### MATERIALS PROVIDED
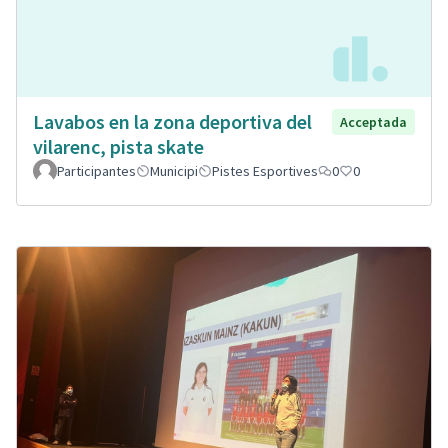
Lavabos en la zona deportiva del
Acceptada
vilarenc, pista skate
Participantes
Municipi
Pistes Esportives
0
0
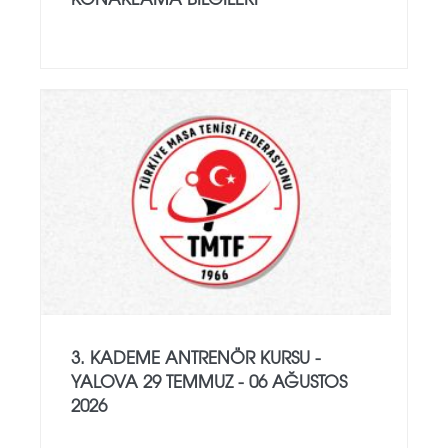
3. KADEME ANTRENÖR KURSU -
YALOVA 29 TEMMUZ - 06 AĞUSTOS
2026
######
> **WHAT TO WORK ON**
Output, exactly and with no pictures, every line from the one that contains "Pistes Esportives" through the final line of the entries.

> **RESPONSE FOR THIS EXERCISE**
Pistes Esportives
0
0
3. KADEME ANTRENÖR KURSU -
YALOVA 29 TEMMUZ - 06 AĞUSTOS
2026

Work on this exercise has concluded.